- Opening Delimiter -
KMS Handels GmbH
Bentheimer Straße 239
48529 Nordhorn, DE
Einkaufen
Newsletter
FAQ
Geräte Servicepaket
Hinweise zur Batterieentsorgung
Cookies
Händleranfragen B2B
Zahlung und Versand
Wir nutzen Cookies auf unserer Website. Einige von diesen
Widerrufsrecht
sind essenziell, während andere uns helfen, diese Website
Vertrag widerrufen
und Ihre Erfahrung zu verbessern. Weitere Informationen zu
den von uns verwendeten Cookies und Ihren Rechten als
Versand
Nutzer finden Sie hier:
- Closing Delimiter -
- Opening Delimiter -
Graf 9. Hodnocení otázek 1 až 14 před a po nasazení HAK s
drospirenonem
- Closing Delimiter -
• **What you should do**: Of the lines above, output exactly those from the line bearing "Vertrag widerrufen" through the line bearing "Nutzer finden Sie", inclusive.

• **Answer space**:
Vertrag widerrufen
und Ihre Erfahrung zu verbessern. Weitere Informationen zu
den von uns verwendeten Cookies und Ihren Rechten als
Versand
Nutzer finden Sie hier:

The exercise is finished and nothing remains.